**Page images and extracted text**
-=-=-=-=-

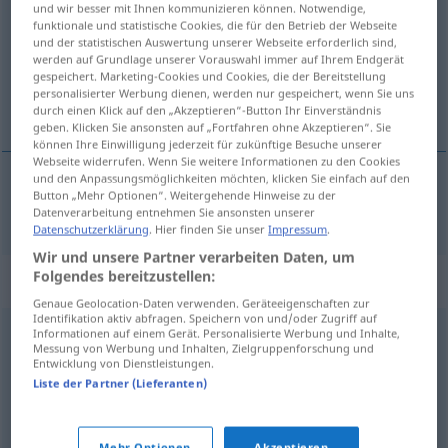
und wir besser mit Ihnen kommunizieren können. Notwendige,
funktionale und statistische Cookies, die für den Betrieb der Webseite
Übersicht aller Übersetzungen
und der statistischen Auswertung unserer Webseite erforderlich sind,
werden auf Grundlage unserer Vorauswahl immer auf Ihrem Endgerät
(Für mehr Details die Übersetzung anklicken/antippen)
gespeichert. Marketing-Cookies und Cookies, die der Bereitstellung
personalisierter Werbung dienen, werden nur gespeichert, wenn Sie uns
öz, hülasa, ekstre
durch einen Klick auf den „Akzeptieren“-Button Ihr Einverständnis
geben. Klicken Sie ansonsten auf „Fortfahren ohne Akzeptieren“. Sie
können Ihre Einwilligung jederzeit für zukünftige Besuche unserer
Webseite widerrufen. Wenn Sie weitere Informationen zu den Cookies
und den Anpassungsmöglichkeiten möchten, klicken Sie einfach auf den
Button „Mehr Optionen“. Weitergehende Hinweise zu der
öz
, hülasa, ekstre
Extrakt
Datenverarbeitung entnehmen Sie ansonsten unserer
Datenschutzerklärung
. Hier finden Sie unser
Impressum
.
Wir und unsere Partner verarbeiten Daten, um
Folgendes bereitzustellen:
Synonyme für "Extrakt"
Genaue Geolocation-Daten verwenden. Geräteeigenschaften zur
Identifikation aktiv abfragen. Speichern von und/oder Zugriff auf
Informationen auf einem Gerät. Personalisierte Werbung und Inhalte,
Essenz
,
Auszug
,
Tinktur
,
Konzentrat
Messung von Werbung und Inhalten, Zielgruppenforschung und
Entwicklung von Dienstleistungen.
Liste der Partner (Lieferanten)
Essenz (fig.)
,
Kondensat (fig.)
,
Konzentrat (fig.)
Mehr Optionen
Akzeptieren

-=-=-=-=-

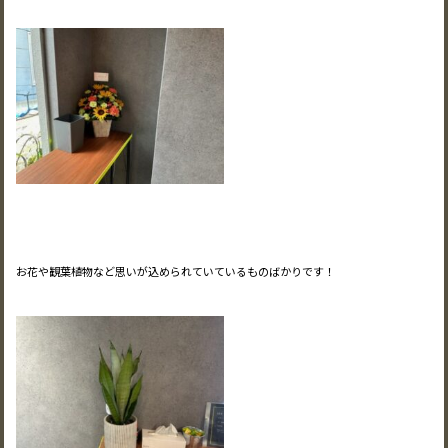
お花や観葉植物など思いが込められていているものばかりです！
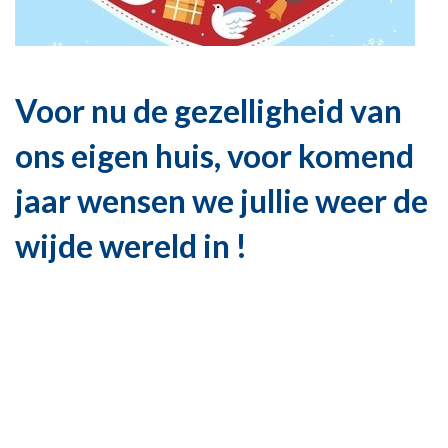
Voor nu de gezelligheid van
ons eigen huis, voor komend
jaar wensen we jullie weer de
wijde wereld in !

-=-=-=-=-

**Your instructions**
Could you restate word for word the lines above, from the one that contains "Hinweise zu der" through the one that contains "Identifikation aktiv abfragen.", and no others?

**Task answer**
Button „Mehr Optionen“. Weitergehende Hinweise zu der
öz
, hülasa, ekstre
Extrakt
Datenverarbeitung entnehmen Sie ansonsten unserer
Datenschutzerklärung
. Hier finden Sie unser
Impressum
.
Wir und unsere Partner verarbeiten Daten, um
Folgendes bereitzustellen:
Synonyme für "Extrakt"
Genaue Geolocation-Daten verwenden. Geräteeigenschaften zur
Identifikation aktiv abfragen. Speichern von und/oder Zugriff auf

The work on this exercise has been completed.